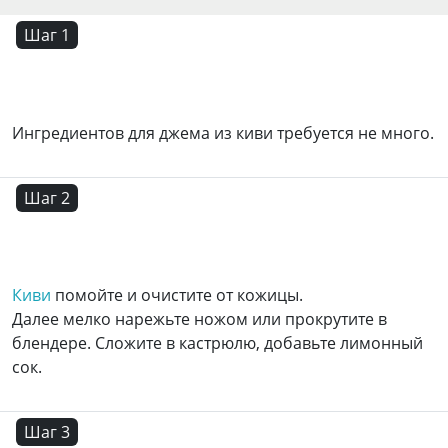
Шаг 1
Ингредиентов для джема из киви требуется не много.
Шаг 2
Киви
помойте и очистите от кожицы.
Далее мелко нарежьте ножом или прокрутите в
блендере. Сложите в кастрюлю, добавьте лимонный
сок.
Шаг 3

- What you need to do -
Nothing but the pictures may be dropped; restate the material word for word.

- Task result -
Шаг 1
Ингредиентов для джема из киви требуется не много.
Шаг 2
Киви
помойте и очистите от кожицы.
Далее мелко нарежьте ножом или прокрутите в
блендере. Сложите в кастрюлю, добавьте лимонный
сок.
Шаг 3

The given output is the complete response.